All of the data is to be written out again exactly, without the pictures.

DATASET CONTENT ::
"""

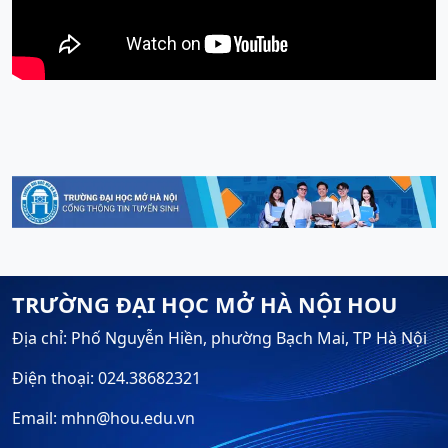
TRƯỜNG ĐẠI HỌC MỞ HÀ NỘI HOU
Địa chỉ: Phố Nguyễn Hiền, phường Bạch Mai, TP Hà Nội
Điện thoại: 024.38682321
Email: mhn@hou.edu.vn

"""

SOLUTION BELOW ::
TRƯỜNG ĐẠI HỌC MỞ HÀ NỘI HOU
Địa chỉ: Phố Nguyễn Hiền, phường Bạch Mai, TP Hà Nội
Điện thoại: 024.38682321
Email: mhn@hou.edu.vn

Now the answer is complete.